CA high-speed trains to charge more, serve fewer customers
Nevada's had a taste of train controversy, but California's already approved bonds for high-speed bullet trains in the southern part of the state. According to a new report, though, riding the train is going to cost customers a lot more.
Those hoping to ride the state's high-speed train next decade will have to dig much deeper into their wallets than officials originally thought, a harsh reality that will chase away millions of passengers, according to an updated business plan released Monday.As Nevada considers a couple of train options, we should heed the warning of California's boondoggle in the making, and remember that the government has no business subsidizing any business.

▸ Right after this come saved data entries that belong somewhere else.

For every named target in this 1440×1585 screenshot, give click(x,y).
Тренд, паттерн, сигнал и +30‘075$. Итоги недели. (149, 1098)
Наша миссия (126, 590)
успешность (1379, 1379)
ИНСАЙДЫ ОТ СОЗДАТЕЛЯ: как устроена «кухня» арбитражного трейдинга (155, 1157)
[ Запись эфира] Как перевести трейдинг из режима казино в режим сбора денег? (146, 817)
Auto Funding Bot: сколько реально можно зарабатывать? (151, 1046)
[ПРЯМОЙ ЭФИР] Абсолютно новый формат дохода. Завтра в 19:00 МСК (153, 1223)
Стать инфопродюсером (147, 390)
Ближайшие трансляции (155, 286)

The average ticket on the bullet train from San Francisco to Los Angeles is now estimated to cost about $105, or 83 percent of comparable airfare. Last year, the state said prices would be set at 50 percent of comparable airfare and predicted a ticket from San Francisco to Los Angeles would cost $55.
As a result of the higher fares, state officials now think the service will attract 41 million annual riders by 2035, down from last year's prediction of 55 million passengers by 2030.
Finally, the cost of the project - recently pegged at $33.6 billion in 2008 dollars - is now estimated at $42.6 billion in time-of-construction dollars.
The gloomy forecasts are included in the California High-Speed Rail Authority's updated business plan, which the state Legislature required the authority to submit by today.
The authority last produced a business plan in 2008. State officials had used what turned out to be optimistic ridership and ticket price forecasts in presenting a $9.9 billion bond measure called Proposition 1A, which voters approved in November 2008.